Fecho os olhos, respiro fundo e me viro lentamente para o soldado que agora fica a minha frente.

Angel e Ed se aproximam, todos nós sabemos que é o fim, não há para onde correr. Olho pra Angel e algo no olhar dela demonstra choque, medo, desespero e um pedido de desculpas.
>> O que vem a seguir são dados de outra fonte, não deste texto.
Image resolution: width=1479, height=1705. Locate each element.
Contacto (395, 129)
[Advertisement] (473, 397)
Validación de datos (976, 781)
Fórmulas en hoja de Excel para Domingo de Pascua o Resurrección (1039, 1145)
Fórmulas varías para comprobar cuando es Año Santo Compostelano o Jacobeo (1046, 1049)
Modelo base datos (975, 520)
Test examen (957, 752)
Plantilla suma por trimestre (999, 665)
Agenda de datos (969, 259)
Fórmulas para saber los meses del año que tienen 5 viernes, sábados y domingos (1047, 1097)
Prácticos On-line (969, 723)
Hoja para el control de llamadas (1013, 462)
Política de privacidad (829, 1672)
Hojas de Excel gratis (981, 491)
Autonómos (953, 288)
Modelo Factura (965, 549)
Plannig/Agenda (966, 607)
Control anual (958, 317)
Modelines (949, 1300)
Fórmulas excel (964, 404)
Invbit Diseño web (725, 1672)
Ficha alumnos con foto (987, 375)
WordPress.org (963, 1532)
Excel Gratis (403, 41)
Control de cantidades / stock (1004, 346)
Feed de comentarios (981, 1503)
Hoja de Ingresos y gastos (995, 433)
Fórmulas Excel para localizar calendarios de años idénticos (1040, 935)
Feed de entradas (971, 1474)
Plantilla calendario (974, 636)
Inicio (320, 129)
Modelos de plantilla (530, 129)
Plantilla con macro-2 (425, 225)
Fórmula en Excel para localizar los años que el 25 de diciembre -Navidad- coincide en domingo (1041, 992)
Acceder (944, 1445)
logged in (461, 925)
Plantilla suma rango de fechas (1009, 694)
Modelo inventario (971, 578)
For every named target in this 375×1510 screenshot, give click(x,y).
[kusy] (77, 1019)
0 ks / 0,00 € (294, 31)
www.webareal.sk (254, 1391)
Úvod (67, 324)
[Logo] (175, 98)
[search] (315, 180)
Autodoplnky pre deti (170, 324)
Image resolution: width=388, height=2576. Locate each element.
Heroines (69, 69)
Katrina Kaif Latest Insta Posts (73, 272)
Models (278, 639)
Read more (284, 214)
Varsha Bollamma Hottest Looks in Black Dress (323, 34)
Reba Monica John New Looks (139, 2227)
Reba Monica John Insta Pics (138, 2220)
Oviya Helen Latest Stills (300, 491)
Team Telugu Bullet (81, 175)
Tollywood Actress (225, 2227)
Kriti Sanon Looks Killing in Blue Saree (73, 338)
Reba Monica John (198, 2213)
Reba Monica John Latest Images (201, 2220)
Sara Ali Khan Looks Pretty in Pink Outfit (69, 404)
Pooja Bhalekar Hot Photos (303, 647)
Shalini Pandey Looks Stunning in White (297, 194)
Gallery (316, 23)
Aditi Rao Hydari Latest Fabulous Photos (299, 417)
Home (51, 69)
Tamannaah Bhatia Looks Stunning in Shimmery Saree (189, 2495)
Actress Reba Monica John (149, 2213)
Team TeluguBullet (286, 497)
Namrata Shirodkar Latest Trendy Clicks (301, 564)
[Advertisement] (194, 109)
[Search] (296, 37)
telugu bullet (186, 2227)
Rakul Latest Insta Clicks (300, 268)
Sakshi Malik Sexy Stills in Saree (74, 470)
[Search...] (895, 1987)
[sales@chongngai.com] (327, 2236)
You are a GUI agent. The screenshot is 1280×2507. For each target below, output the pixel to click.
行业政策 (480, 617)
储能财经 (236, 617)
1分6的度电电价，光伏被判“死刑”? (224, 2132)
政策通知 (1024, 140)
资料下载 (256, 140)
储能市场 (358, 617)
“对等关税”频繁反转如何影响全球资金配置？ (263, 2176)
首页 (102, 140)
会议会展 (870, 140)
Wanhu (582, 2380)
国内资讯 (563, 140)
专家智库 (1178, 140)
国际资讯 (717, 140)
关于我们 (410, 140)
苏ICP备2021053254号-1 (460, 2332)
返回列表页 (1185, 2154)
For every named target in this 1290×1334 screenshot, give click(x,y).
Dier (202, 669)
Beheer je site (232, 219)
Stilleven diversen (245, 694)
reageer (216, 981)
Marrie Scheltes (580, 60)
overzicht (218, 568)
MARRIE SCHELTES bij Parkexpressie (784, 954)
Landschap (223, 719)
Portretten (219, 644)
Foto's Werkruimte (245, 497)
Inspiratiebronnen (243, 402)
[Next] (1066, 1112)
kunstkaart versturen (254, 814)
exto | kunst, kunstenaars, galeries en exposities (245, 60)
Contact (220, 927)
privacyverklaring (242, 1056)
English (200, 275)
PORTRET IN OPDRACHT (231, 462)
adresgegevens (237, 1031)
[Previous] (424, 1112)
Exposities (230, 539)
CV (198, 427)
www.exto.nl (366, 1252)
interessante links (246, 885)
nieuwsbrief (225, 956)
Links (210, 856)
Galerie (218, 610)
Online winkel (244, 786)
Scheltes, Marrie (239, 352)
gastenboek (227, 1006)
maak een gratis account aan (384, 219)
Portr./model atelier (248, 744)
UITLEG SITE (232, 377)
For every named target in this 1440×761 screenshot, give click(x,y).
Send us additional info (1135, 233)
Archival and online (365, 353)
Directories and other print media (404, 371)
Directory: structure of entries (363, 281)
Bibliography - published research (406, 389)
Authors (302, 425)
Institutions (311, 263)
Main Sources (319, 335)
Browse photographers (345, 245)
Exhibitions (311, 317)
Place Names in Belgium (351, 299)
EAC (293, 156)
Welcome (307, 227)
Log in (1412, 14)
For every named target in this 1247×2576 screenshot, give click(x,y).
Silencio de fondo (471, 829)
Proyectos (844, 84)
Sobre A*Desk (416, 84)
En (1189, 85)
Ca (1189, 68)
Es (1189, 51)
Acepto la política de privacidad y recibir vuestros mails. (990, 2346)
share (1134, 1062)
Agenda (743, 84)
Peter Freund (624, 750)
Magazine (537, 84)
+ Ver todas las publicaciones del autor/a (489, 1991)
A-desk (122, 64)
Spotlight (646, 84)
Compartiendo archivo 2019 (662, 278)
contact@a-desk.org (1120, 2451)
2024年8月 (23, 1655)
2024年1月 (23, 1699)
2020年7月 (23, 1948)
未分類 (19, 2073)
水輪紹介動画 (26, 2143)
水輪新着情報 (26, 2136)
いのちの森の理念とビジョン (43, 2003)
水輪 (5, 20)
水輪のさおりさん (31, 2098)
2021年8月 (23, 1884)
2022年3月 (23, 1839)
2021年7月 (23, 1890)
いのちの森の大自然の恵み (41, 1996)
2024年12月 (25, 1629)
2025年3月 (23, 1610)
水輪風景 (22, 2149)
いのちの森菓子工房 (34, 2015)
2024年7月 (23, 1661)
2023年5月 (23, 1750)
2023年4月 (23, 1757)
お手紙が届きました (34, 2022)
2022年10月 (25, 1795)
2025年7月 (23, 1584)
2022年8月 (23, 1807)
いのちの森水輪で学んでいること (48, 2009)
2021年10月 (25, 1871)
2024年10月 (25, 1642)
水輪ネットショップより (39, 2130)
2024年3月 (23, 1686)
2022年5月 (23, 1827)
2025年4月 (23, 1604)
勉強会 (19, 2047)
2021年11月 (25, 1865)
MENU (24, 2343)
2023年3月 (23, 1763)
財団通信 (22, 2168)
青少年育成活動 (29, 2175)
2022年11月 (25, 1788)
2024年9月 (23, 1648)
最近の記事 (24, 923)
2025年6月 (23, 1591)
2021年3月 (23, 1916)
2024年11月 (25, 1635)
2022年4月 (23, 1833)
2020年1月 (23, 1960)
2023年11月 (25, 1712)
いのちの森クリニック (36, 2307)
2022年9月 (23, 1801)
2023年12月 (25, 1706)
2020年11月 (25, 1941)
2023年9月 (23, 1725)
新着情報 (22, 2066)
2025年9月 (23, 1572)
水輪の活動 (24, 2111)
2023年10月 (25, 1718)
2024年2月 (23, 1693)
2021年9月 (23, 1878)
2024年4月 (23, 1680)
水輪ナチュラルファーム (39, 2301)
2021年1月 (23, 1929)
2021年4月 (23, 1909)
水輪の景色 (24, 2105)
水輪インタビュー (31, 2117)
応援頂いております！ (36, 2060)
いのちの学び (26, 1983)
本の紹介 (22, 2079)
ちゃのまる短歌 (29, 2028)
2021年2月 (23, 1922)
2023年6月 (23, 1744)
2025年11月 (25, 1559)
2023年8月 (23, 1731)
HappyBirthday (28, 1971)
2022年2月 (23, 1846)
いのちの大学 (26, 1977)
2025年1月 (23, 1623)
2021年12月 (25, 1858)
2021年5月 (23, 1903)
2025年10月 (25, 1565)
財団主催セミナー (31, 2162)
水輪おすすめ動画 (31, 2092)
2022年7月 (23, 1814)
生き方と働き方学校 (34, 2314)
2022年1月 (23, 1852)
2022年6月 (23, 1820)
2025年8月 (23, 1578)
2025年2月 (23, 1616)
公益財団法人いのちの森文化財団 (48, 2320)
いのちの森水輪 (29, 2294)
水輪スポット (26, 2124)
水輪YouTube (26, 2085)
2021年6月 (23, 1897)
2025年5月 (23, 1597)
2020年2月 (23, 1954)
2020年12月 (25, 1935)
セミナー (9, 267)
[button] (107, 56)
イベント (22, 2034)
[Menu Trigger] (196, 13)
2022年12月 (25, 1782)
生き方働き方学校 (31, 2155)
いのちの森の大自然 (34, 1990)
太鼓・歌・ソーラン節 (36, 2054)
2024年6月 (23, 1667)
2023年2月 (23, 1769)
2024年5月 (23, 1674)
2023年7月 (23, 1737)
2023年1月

Sinto uma lágrima descendo pela minha bochecha e apresento meu pulso. O guarda o segura, seu aparelho checa, uma, duas vezes. Então o de Angel. Não demora para que o guarda perceba o que está havendo ali, ele dá um sinal e então ouço um misto de gritos, luzes, confusão. Estou perdendo a consciência e tudo que vejo é Ed se camuflando como sempre fez e correndo pra escuridão.

Ele nos abandonou.

Minha visão está escurecendo. Por um instante penso nos meus pais, meus outros irmãos, eles nunca saberão o que houve quando não nos encontrarem na manhã seguinte. Estamos sendo arrancadas das únicas pessoas para quem sempre existimos.

Meus olhos queimam com uma dor e depois é como se todos meus sentidos se perdessem.

Se Angel desejava saber como era o Nihil, seu desejo estava prestes a ser concedido.